### Task goal
Ignoring the pictures, copy the data exactly.
___ Input data
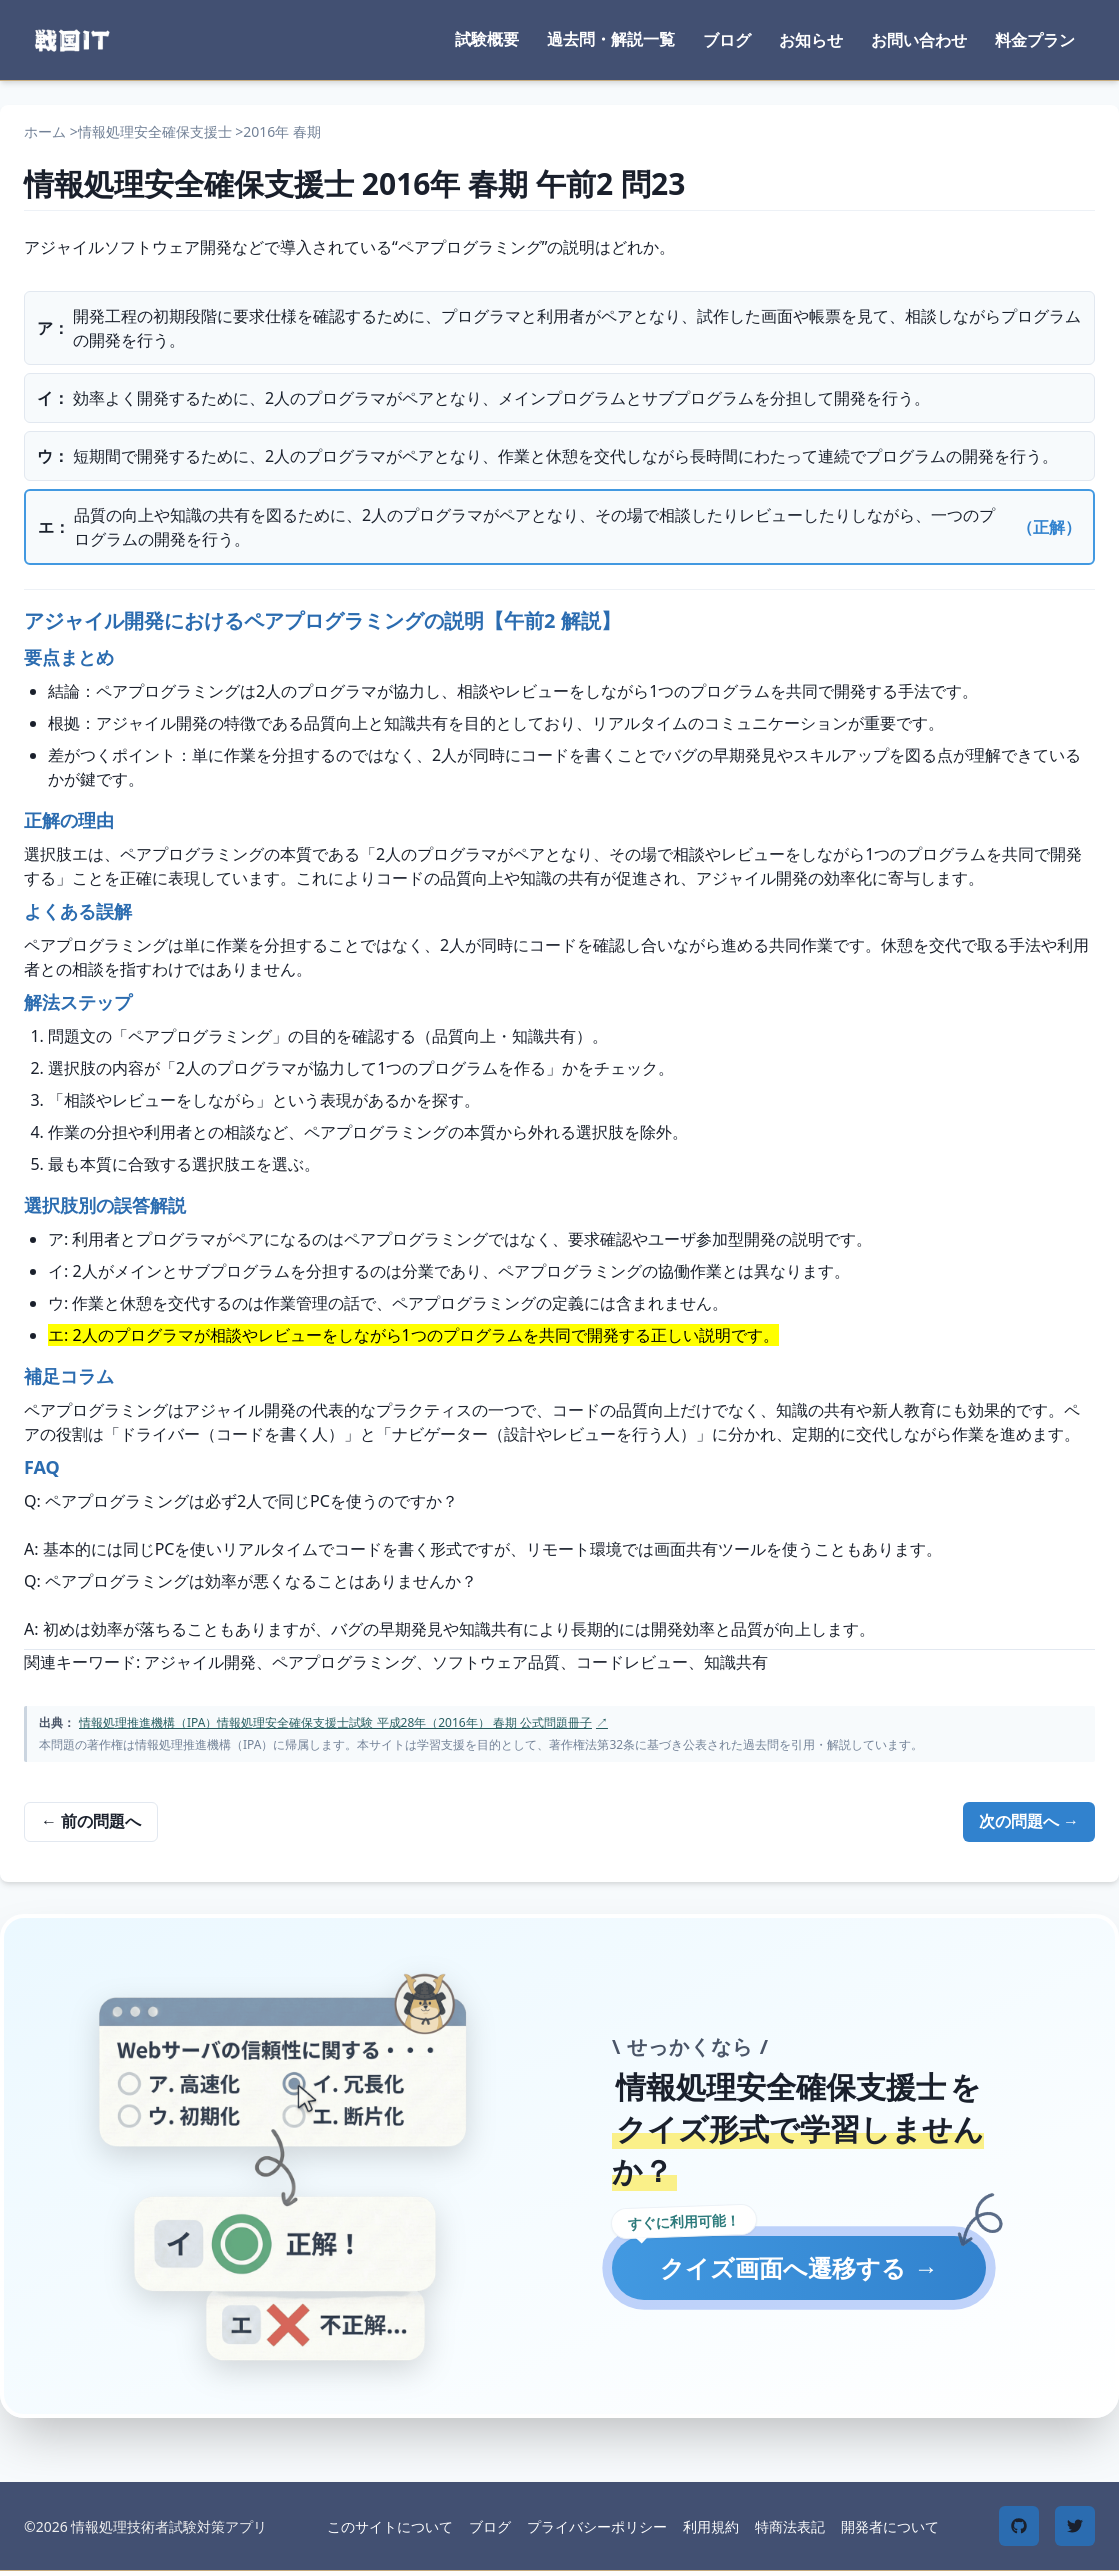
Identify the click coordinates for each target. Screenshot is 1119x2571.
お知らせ (811, 40)
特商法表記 (790, 2526)
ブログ (727, 40)
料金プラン (1035, 40)
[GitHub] (1019, 2526)
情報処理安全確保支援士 (155, 131)
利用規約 (711, 2526)
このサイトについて (390, 2526)
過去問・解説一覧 (611, 39)
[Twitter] (1075, 2526)
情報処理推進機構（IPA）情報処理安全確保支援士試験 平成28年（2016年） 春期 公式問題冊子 (343, 1722)
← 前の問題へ (91, 1821)
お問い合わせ (919, 40)
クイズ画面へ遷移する (799, 2267)
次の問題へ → (1029, 1821)
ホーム (45, 131)
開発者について (890, 2526)
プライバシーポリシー (597, 2526)
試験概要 (487, 39)
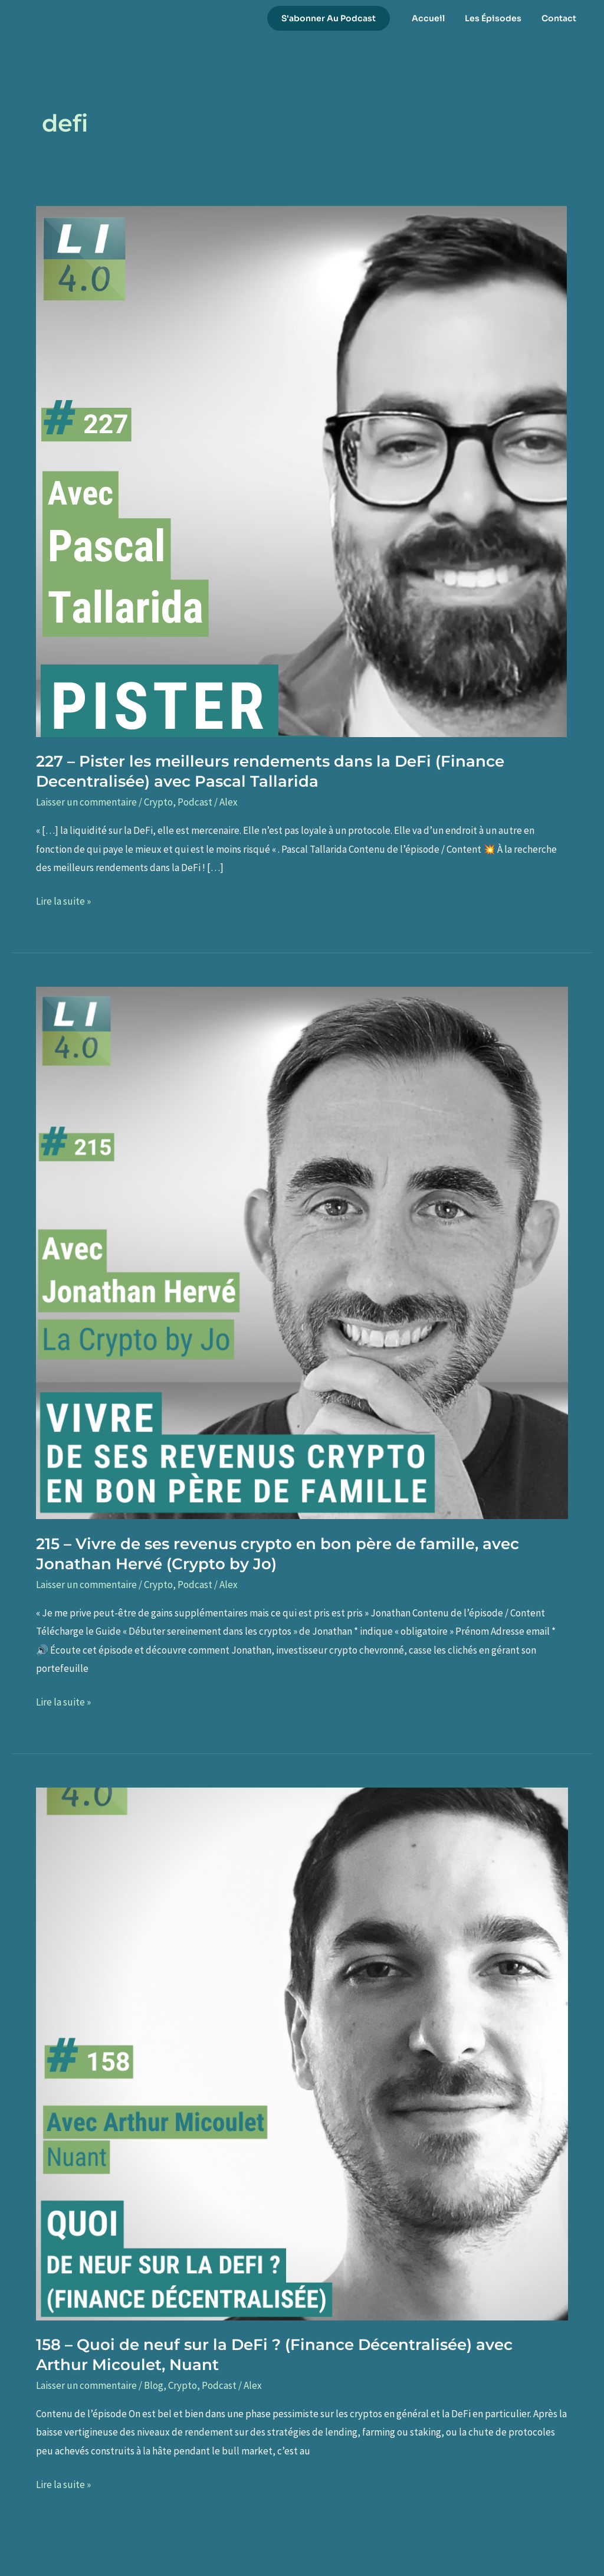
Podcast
______
### Answer to this task
Identify the click coordinates for each target. Screenshot is 1119x2571.
お知らせ (811, 40)
特商法表記 (790, 2526)
ブログ (727, 40)
料金プラン (1035, 40)
[GitHub] (1019, 2526)
情報処理安全確保支援士 (155, 131)
利用規約 (711, 2526)
このサイトについて (390, 2526)
過去問・解説一覧 (611, 39)
[Twitter] (1075, 2526)
情報処理推進機構（IPA）情報処理安全確保支援士試験 平成28年（2016年） 春期 公式問題冊子 (343, 1722)
← 前の問題へ (91, 1821)
お問い合わせ (919, 40)
クイズ画面へ遷移する (799, 2267)
次の問題へ → (1029, 1821)
ホーム (45, 131)
開発者について (890, 2526)
プライバシーポリシー (597, 2526)
試験概要 (487, 39)
Podcast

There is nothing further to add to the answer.